[FrameworkBundle] Removed `RejectRedeliveredMessageMiddleware` to avoid message to be lost if it cannot be processed by both handler and failed transport #40249

theravel · Feb 18, 2021

This pull-request fixes situation described in #36870

Q	A
Branch?	5.x
Bug fix?	yes
New feature?	no
Deprecations?	no
Tickets	#36870
License	MIT
Doc PR	-

…ost if it cannot be processed by both handler and failed transport

weaverryan · Feb 19, 2021

Hey @theravel!

I understand your opinion on this - it makes sense to me. However, I believe there IS a use case for RejectRedeliveredMessageMiddleware that needs to be considered along with your case. When it was introduced in #34107, it was (I believe) to avoid a problem with super-long-running handlers. The flow is:

A) Message is received and passed to the handler
B) The handler takes a long time to process it. So, we have no ack'ed the message yet.
C) RabbitMQ thinks that the worker must have died, so it re-delivers it.
D) Now, another worker starts working on the same message... and works for a long time.

For a very long message, eventually all of your workers could get caught trying to handle the same message, leaving no workers available to handle other messages (this is especially a problem because when Rabbit redelivers, it puts the message at the front of the queue).

So if I understand the situation fully, we have 2 different scenarios:

How to avoid handling long-running messages that are still being processed
How to guarantee that no messages are lost (high availability).

Do you have a thought about how to handle this? Is there way that could satisfy everyone?

Thanks!

theravel · Feb 19, 2021

@weaverryan thank you for looking.
RabbitMQ documentation clearly says:

There aren't any message timeouts; RabbitMQ will redeliver the message when the consumer dies. It's fine even if processing a message takes a very, very long time.

So the use-case with redelivery while another consumer is processing a message should not be valid. Looking at page
https://blog.forma-pro.com/rabbitmq-redelivery-pitfalls-440e0347f4e0
looks like they tried to solve a problem with redelivery to the head of the queue in case of exception in consumer. In this case message would be stuck in a queue forever and further messages processing would be blocked. But this use case should be solved via retry strategy (and Symfony messenger has everything for it), so that message will be removed from head of queue to failed transport.

So it is still not clear why messages should be lost on purpose.

weaverryan · Feb 19, 2021

Hey @theravel!

So the use-case with redelivery while another consumer is processing a message should not be valid

We need to be really sure on this. From the original issue about this #32055:

A similar situation can happen when the handling of a message takes longer than the rabbitmq connection heartbeat or
timeout. Ref. #31707 and php-enqueue/enqueue-dev#658 (comment)
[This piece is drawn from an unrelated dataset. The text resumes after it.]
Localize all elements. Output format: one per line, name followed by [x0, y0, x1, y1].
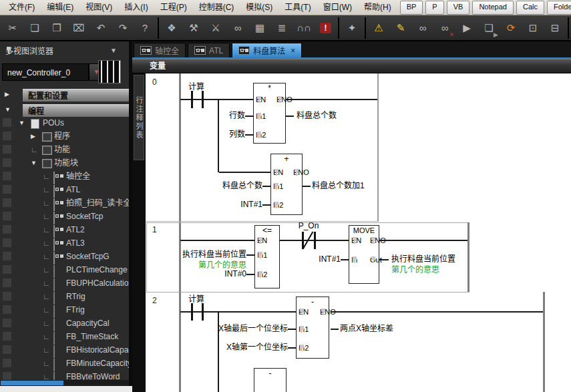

But perhaps the problem is not quite what I was describing... but that once a long message is done, the connection to Rabbit is already lost, so it fails to ack it. In that case, you could increase your Rabbit timeout (#31707 (comment)) or we could even potentially have a hook where users could opt into a "before handling" ack (that would be opt in for sure).

Looking at page https://blog.forma-pro.com/rabbitmq-redelivery-pitfalls-440e0347f4e0
looks like they tried to solve a problem with redelivery to the head of the queue in case of exception in consumer

Hmm. So one original issue that RejectRedeliveredMessageMiddleware may have been trying to solve was "what happens if an event listener on WorkerMessageFailedEvent throws an exception. With how the current code is written right now (if we remove RejectRedeliveredMessageMiddleware), it's possible that a listener could throw an exception, which would cause (I think?) the listener to die and for the message to not be rejected (so then Rabbit would just redeliver it). We could probably fix this in a smarter way, however: put a try/catch around dispatching WorkerMessageFailedEvent. One tricky detail is that redelivery happens during that event. And so, if there IS an exception, we would need to know whether the message WAS redelivered or not. If it WAS, then we are ok to reject the message after the try/catch. If it was NOT, then we would not reject or ack the message - we would do nothing and allow Rabbit to redeliver. Does that sound correct?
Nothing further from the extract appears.